A decisive new batch of ballots from Las Vegas' Clark County has prompted the Associated Press and many other outlets to declare that Nevada incumbent Democrat Catherine Cortez Masto has defeated Adam Laxalt, assuring another two years of Democratic control of the U.S. Senate.
With the win, Democrats will have at least 50 seats plus the vice presidential tiebreaker vote -- just as they do today -- with an opportunity to secure another seat in the Dec. 6 Georgia runoff pitting Republican Herschel Walker against incumbent Raphael Warnock. With Senate control no longer at stake, it seems likely that already-dull Republican enthusiasm for Trump-backed Walker will sag even more.
The Arizona governor's race remains tight, however. Unlike Friday night's update -- Saturday's new tally brought some good news for the GOP, as Kari Lake trimmed Democrat Katie Hobbs' lead to 34,129 votes. Hobbs is up 50.7% to 49.3%.
There are still about 300,000 votes yet to be counted in Arizona, with the great majority coming from two counties: Maricopa, which is home to Phoenix, and Pima County, where Tucson is found.
Appearing on CNN Saturday evening, Arizona Assistant Secretary of State Allie Bones said rural counties are largely done, and that Maricopa County will give more tallies on both Sunday and Monday. She said it was unclear if Pima will release any more results until Monday.
Maricopa figures especially heavy. So far, Hobbs is leading Maricopa 52.1% to 47.9%. However, the Saturday batch favored Lake 51.8% to 48.2%, and her campaign hopes the next batches lean harder in her direction to push her to a dramatic 11th-hour victory.
85,656 late early ballots were counted in Maricopa today. They were spread out all over the county, but many this time did come from GOP strongholds in north loop 101 and the southeast valley. pic.twitter.com/0FBeO3ReCu— The AZ - abc15 - Data Guru (@Garrett_Archer) November 13, 2022
That may very much be the case. According to Arizona pollster and data analyst Landon Wall, the sequence by which Maricopa has been counting ballots means that tallies are increasingly coming from more Republican-friendly Phoenix suburbs and exurbs.
According to Bones, of the outstanding Arizona votes, the vast majority are so-called "late earlies" -- early-voting ballots that voters completed but then brought to a polling station on Election Day rather than mailing them in. Trump won that particular flavor of Maricopa votes in 2020.
"It's not a question that [Republicans] will win the next batches. Only a question of how much," tweeted ABC15 political analyst Garrett Archer, a former elections analyst for the Arizona secretary of state.
There are 255,000 uncounted early ballots in Maricopa County. Why are Republicans anticipating that these will break their way? Because 68% of these are in Republican leaning Legislative Districts and they were dropped off on election day rather than mailed which Trump won in '20 pic.twitter.com/nFgisun3Ct— Landon Wall (@LandonWall_) November 12, 2022
The Arizona race isn't the only remaining drama: The House of Representatives is still in play too, with each party trying to hit the 218 seats needed to control the chamber. As of Saturday evening, most outlets put Republicans at 211 seats and Democrats at 204. There are 20 seats still uncalled, and each party has a lead in 10 of them. That makes GOP control likely but still far from certain.

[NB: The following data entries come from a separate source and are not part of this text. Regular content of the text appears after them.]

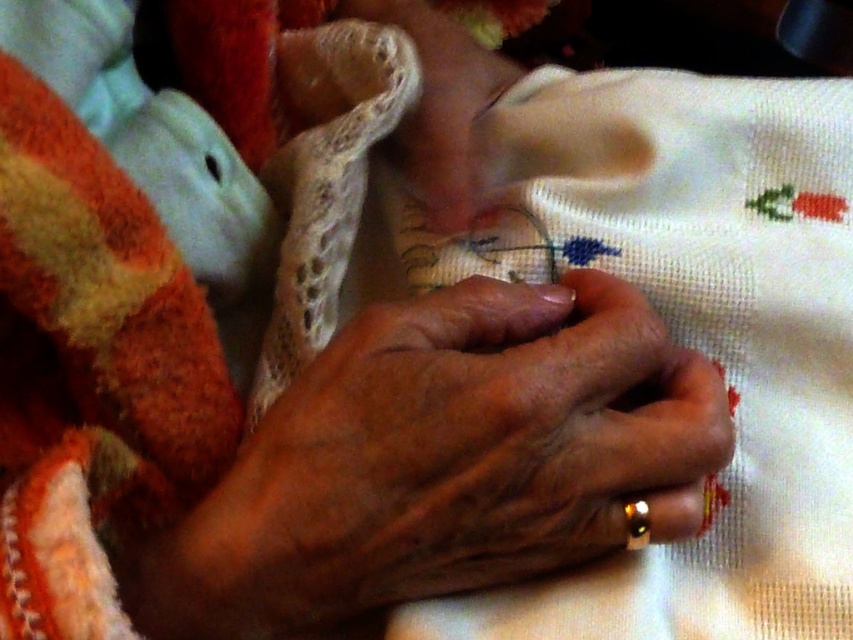 You are a photographer adjusting the focus on your camera. The camera is currently focused on the point at coordinates (445, 460). Based on the scene description, what object is the camera focused on?

The camera is focused on the smooth skin hands at center, as the point (445, 460) is located on them.

You are an artist sketching the scene and need to decide the proportions. Which of the two hands, the smooth skin hands at center or the smooth beige hand at center, should you draw wider in your sketch?

The smooth skin hands at center should be drawn wider because its width is larger than the smooth beige hand at center according to the description.

Looking at the scene, which hand is positioned to the left between the smooth skin hands at center and the smooth beige hand at center?

The smooth skin hands at center is positioned to the left of the smooth beige hand at center. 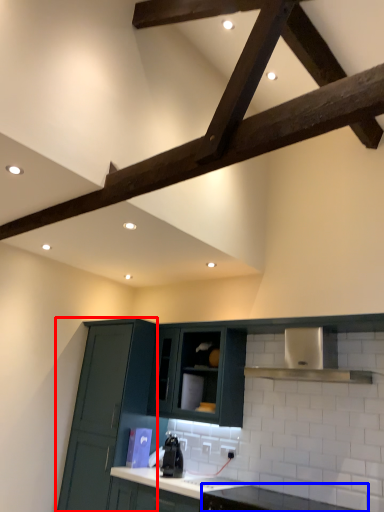 Question: Which object appears closest to the camera in this image, cabinetry (highlighted by a red box) or countertop (highlighted by a blue box)?

Choices:
 (A) cabinetry
 (B) countertop

Answer: (B) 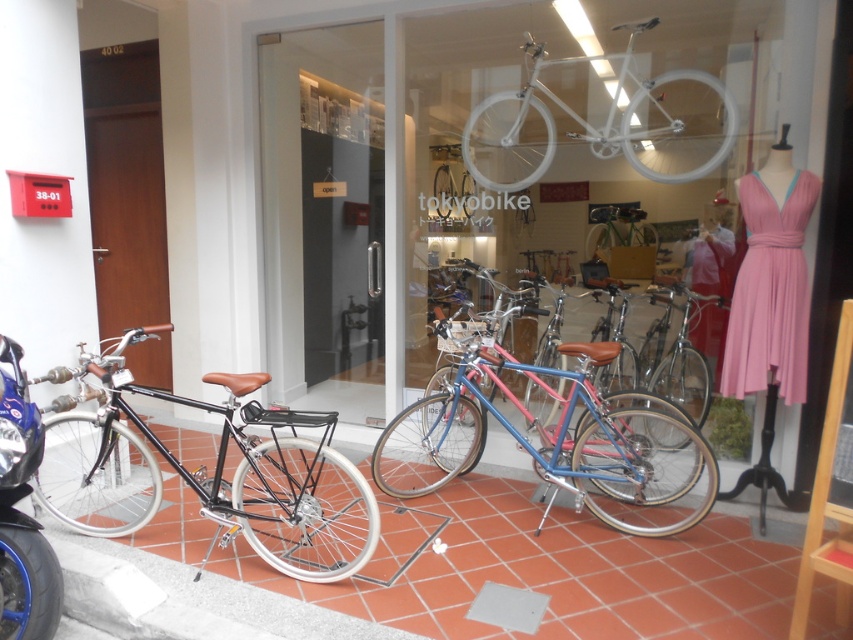 Does matte black bicycle at left appear over blue metallic bicycle at center?

No, matte black bicycle at left is not above blue metallic bicycle at center.

Does matte black bicycle at left appear on the right side of blue metallic bicycle at center?

No, matte black bicycle at left is not to the right of blue metallic bicycle at center.

Who is more forward, (289,445) or (393,486)?

Positioned in front is point (289,445).

Locate an element on the screen. The image size is (853, 640). matte black bicycle at left is located at coordinates (212, 474).

Which is above, terracotta tile pavement at lower center or matte black bicycle at left?

matte black bicycle at left is higher up.

Who is more forward, (477, 541) or (99, 481)?

Point (477, 541) is more forward.

Is point (605, 595) closer to camera compared to point (160, 394)?

Yes, point (605, 595) is closer to viewer.

I want to click on terracotta tile pavement at lower center, so click(554, 572).

Between point (677, 451) and point (708, 163), which one is positioned in front?

Point (708, 163)

Measure the distance between point (576, 385) and camera.

Point (576, 385) and camera are 10.94 feet apart from each other.

I want to click on blue metallic bicycle at center, so click(x=560, y=442). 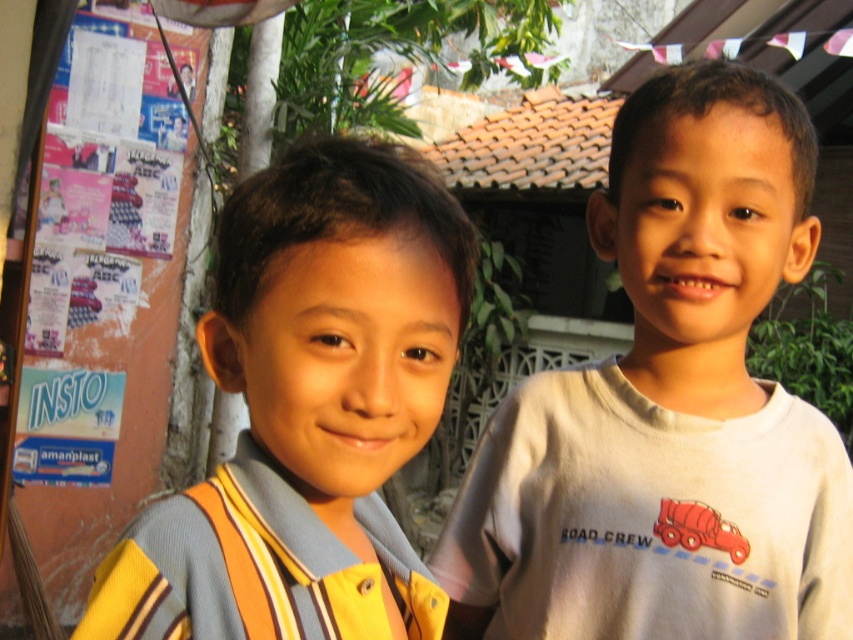 Question: Among these points, which one is nearest to the camera?

Choices:
 (A) (729, 156)
 (B) (140, 618)
 (C) (45, 131)

Answer: (B)

Question: Does white cotton shirt at right appear over yellow striped shirt at center?

Choices:
 (A) no
 (B) yes

Answer: (A)

Question: Based on their relative distances, which object is farther from the white cotton shirt at right?

Choices:
 (A) orange paper posters at left
 (B) yellow striped shirt at center

Answer: (A)

Question: Which object is closer to the camera taking this photo?

Choices:
 (A) orange paper posters at left
 (B) yellow striped shirt at center

Answer: (B)

Question: Observing the image, what is the correct spatial positioning of yellow striped shirt at center in reference to orange paper posters at left?

Choices:
 (A) left
 (B) right

Answer: (B)

Question: Is yellow striped shirt at center to the right of orange paper posters at left from the viewer's perspective?

Choices:
 (A) yes
 (B) no

Answer: (A) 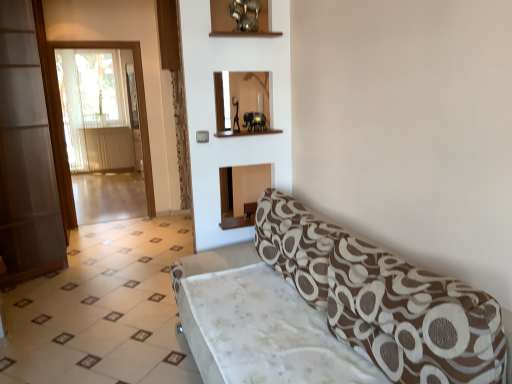 Question: Does transparent glass screen door at left, placed as the second screen door when sorted from back to front, have a greater width compared to brown textured fabric studio couch at lower right?

Choices:
 (A) yes
 (B) no

Answer: (B)

Question: Is transparent glass screen door at left, which appears as the 1th screen door when viewed from the front, at the left side of brown textured fabric studio couch at lower right?

Choices:
 (A) no
 (B) yes

Answer: (B)

Question: Could you tell me if transparent glass screen door at left, which appears as the 1th screen door when viewed from the front, is facing brown textured fabric studio couch at lower right?

Choices:
 (A) no
 (B) yes

Answer: (A)

Question: Considering the relative sizes of transparent glass screen door at left, placed as the second screen door when sorted from back to front, and brown textured fabric studio couch at lower right in the image provided, is transparent glass screen door at left, placed as the second screen door when sorted from back to front, taller than brown textured fabric studio couch at lower right?

Choices:
 (A) no
 (B) yes

Answer: (B)

Question: Is the position of transparent glass screen door at left, placed as the second screen door when sorted from back to front, less distant than that of brown textured fabric studio couch at lower right?

Choices:
 (A) no
 (B) yes

Answer: (A)

Question: From a real-world perspective, is transparent glass screen door at left, placed as the second screen door when sorted from back to front, physically above brown textured fabric studio couch at lower right?

Choices:
 (A) no
 (B) yes

Answer: (B)

Question: From a real-world perspective, is brown textured fabric studio couch at lower right below transparent glass screen door at left, placed as the second screen door when sorted from back to front?

Choices:
 (A) yes
 (B) no

Answer: (A)

Question: Can you confirm if brown textured fabric studio couch at lower right is thinner than transparent glass screen door at left, which appears as the 1th screen door when viewed from the front?

Choices:
 (A) yes
 (B) no

Answer: (B)

Question: Does brown textured fabric studio couch at lower right have a smaller size compared to transparent glass screen door at left, placed as the second screen door when sorted from back to front?

Choices:
 (A) no
 (B) yes

Answer: (B)

Question: Is brown textured fabric studio couch at lower right beside transparent glass screen door at left, which appears as the 1th screen door when viewed from the front?

Choices:
 (A) no
 (B) yes

Answer: (A)

Question: From the image's perspective, is brown textured fabric studio couch at lower right below transparent glass screen door at left, which appears as the 1th screen door when viewed from the front?

Choices:
 (A) no
 (B) yes

Answer: (B)

Question: Considering the relative sizes of brown textured fabric studio couch at lower right and transparent glass screen door at left, placed as the second screen door when sorted from back to front, in the image provided, is brown textured fabric studio couch at lower right shorter than transparent glass screen door at left, placed as the second screen door when sorted from back to front,?

Choices:
 (A) yes
 (B) no

Answer: (A)

Question: Is transparent glass screen door at left, the 2th screen door in the front-to-back sequence, positioned beyond the bounds of white glossy tile at lower left?

Choices:
 (A) no
 (B) yes

Answer: (B) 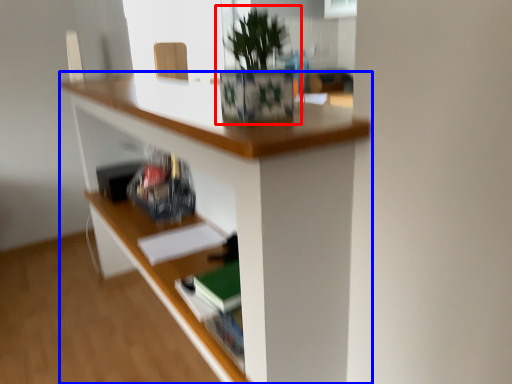 Question: Which point is further to the camera, houseplant (highlighted by a red box) or desk (highlighted by a blue box)?

Choices:
 (A) houseplant
 (B) desk

Answer: (A) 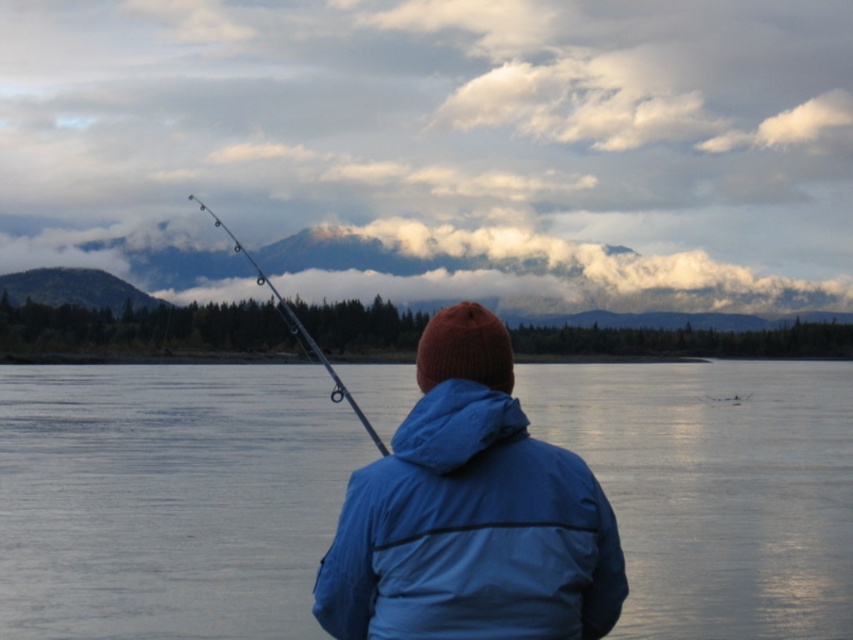 Question: Which object is positioned farthest from the blue fabric jacket at center?

Choices:
 (A) smooth water at center
 (B) metallic rod at upper center

Answer: (A)

Question: Can you confirm if smooth water at center is positioned above metallic rod at upper center?

Choices:
 (A) no
 (B) yes

Answer: (A)

Question: Does blue fabric jacket at center appear on the left side of metallic rod at upper center?

Choices:
 (A) no
 (B) yes

Answer: (A)

Question: Is smooth water at center to the right of blue fabric jacket at center from the viewer's perspective?

Choices:
 (A) no
 (B) yes

Answer: (B)

Question: Which of the following is the farthest from the observer?

Choices:
 (A) pyautogui.click(x=251, y=592)
 (B) pyautogui.click(x=409, y=483)

Answer: (A)

Question: Which point appears closest to the camera in this image?

Choices:
 (A) (285, 321)
 (B) (619, 422)

Answer: (A) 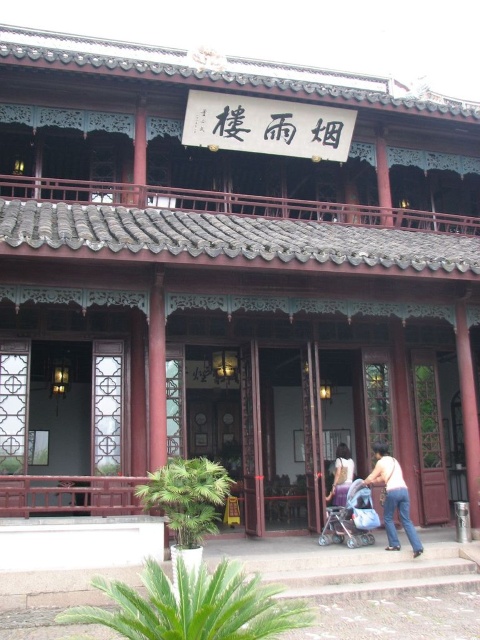 You are visiting this traditional Chinese pavilion and notice two items at the center of the scene. Which one is bigger between the jeans at center and the blue fabric baby carriage at center?

The jeans at center is larger in size than the blue fabric baby carriage at center.

You are standing in front of the traditional Chinese pavilion and notice an object at the center. What is the exact location of the jeans at center in the image?

The jeans at center is located at point coordinates of (393, 497). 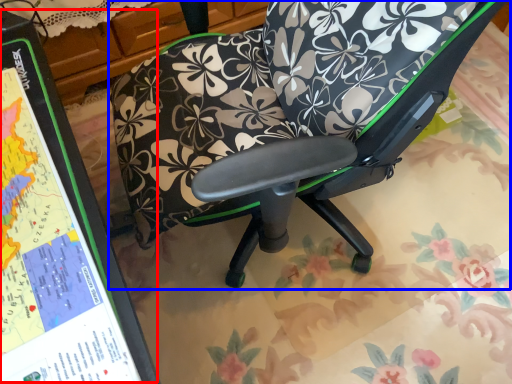 Question: Which object appears farthest to the camera in this image, bulletin board (highlighted by a red box) or chair (highlighted by a blue box)?

Choices:
 (A) bulletin board
 (B) chair

Answer: (B) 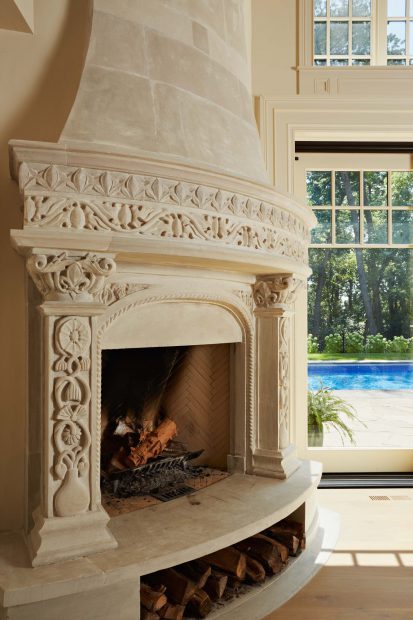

In one closely-watched but uncalled race, incumbent Colorado firebrand and gun-slinging Trump enthusiast Lauren Boebert, who'd surprisingly trailed her challenger in earlier counting, now has a 1,122-vote lead with 99% of ballots counted. If the lead remains that narrow, it would trigger an automatic recount under Colorado law.
By failing to flip the Senate, Republicans will now have to watch as Biden proceeds to populate the federal judiciary with more leftists. GOP senators also lose the much-anticipated opportunity to proceed with a variety of investigations, from the origins of the Covid-19 virus, to the government's pandemic decision making, Hunter Biden's influence-peddling, and more.
On Friday, the top Republican on the House Oversight and Reform Committee told CBS he's ready to subpoena Hunter Biden and his business records:
"What Joe Biden said is, 'Our son is innocent.' If I were Hunter Biden, I'd want to come clear my name and make some Republicans look bad," said Rep. James Comer. "So we're gonna ask Hunter Biden to come before the committee. If he refuses, then I suspect that he would receive a subpoena."
...but that and other inquiries all hinge on the GOP's ability to reach 218 seats in the coming days.